» DESCRIPTION OF THE TASK:
Your answer must be an exact copy of the records below, minus any images.
[Opening INFORMATION SUPPLIED section]
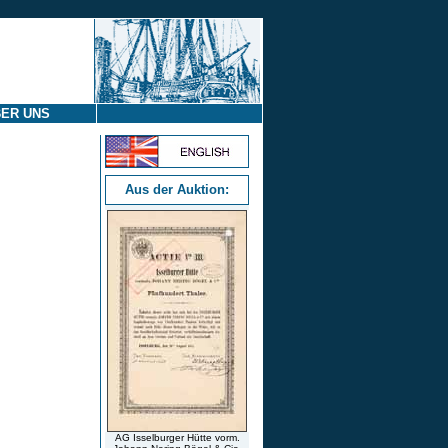
ER UNS
Aus der Auktion:
AG Isselburger Hütte vorm.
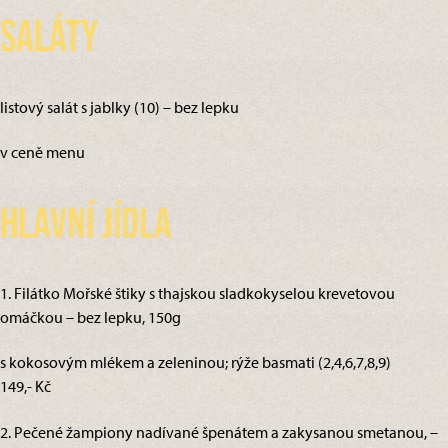
Saláty
listový salát s jablky (10) – bez lepku
v ceně menu
Hlavní jídla
1. Filátko Mořské štiky s thajskou sladkokyselou krevetovou
omáčkou – bez lepku, 150g
s kokosovým mlékem a zeleninou; rýže basmati (2,4,6,7,8,9)
149,- Kč
2. Pečené žampiony nadívané špenátem a zakysanou smetanou, –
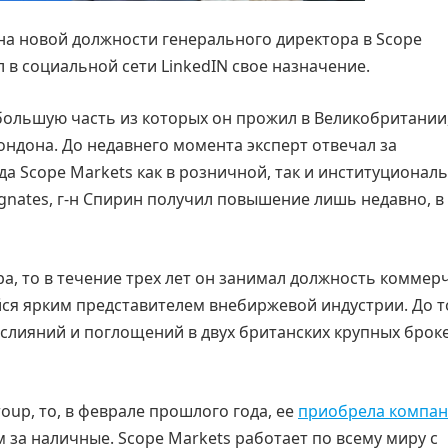
 на новой должности генерального директора в Scope
 в социальной сети LinkedIN свое назначение.
большую часть из которых он прожил в Великобритании,
Лондона. До недавнего момента эксперт отвечал за
а Scope Markets как в розничной, так и институционал
agnates, г-н Спирин получил повышение лишь недавно, в
а, то в течение трех лет он занимал должность коммер
йся ярким представителем внебиржевой индустрии. До т
слияний и поглощений в двух британских крупных брок
oup, то, в феврале прошлого года, ее
приобрела компа
 за наличные. Scope Markets работает по всему миру с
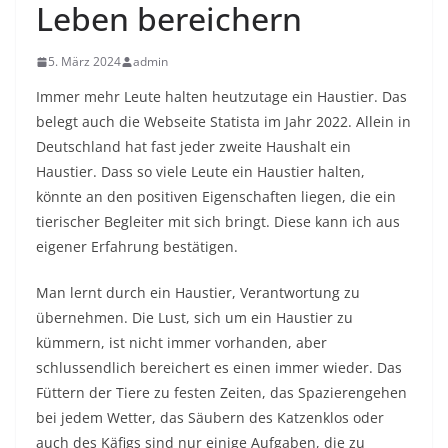
Leben bereichern
5. März 2024
admin
Immer mehr Leute halten heutzutage ein Haustier. Das
belegt auch die Webseite Statista im Jahr 2022. Allein in
Deutschland hat fast jeder zweite Haushalt ein
Haustier. Dass so viele Leute ein Haustier halten,
könnte an den positiven Eigenschaften liegen, die ein
tierischer Begleiter mit sich bringt. Diese kann ich aus
eigener Erfahrung bestätigen.
Man lernt durch ein Haustier, Verantwortung zu
übernehmen. Die Lust, sich um ein Haustier zu
kümmern, ist nicht immer vorhanden, aber
schlussendlich bereichert es einen immer wieder. Das
Füttern der Tiere zu festen Zeiten, das Spazierengehen
bei jedem Wetter, das Säubern des Katzenklos oder
auch des Käfigs sind nur einige Aufgaben, die zu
[Closing INFORMATION SUPPLIED section]
» ANSWER BELOW:
ER UNS
Aus der Auktion:
AG Isselburger Hütte vorm.
Saláty
listový salát s jablky (10) – bez lepku
v ceně menu
Hlavní jídla
1. Filátko Mořské štiky s thajskou sladkokyselou krevetovou
omáčkou – bez lepku, 150g
s kokosovým mlékem a zeleninou; rýže basmati (2,4,6,7,8,9)
149,- Kč
2. Pečené žampiony nadívané špenátem a zakysanou smetanou, –
 на новой должности генерального директора в Scope
 в социальной сети LinkedIN свое назначение.
большую часть из которых он прожил в Великобритании,
Лондона. До недавнего момента эксперт отвечал за
а Scope Markets как в розничной, так и институционал
agnates, г-н Спирин получил повышение лишь недавно, в
а, то в течение трех лет он занимал должность коммер
йся ярким представителем внебиржевой индустрии. До т
слияний и поглощений в двух британских крупных брок
oup, то, в феврале прошлого года, ее
приобрела компа
 за наличные. Scope Markets работает по всему миру с
Leben bereichern
5. März 2024
admin
Immer mehr Leute halten heutzutage ein Haustier. Das
belegt auch die Webseite Statista im Jahr 2022. Allein in
Deutschland hat fast jeder zweite Haushalt ein
Haustier. Dass so viele Leute ein Haustier halten,
könnte an den positiven Eigenschaften liegen, die ein
tierischer Begleiter mit sich bringt. Diese kann ich aus
eigener Erfahrung bestätigen.
Man lernt durch ein Haustier, Verantwortung zu
übernehmen. Die Lust, sich um ein Haustier zu
kümmern, ist nicht immer vorhanden, aber
schlussendlich bereichert es einen immer wieder. Das
Füttern der Tiere zu festen Zeiten, das Spazierengehen
bei jedem Wetter, das Säubern des Katzenklos oder
auch des Käfigs sind nur einige Aufgaben, die zu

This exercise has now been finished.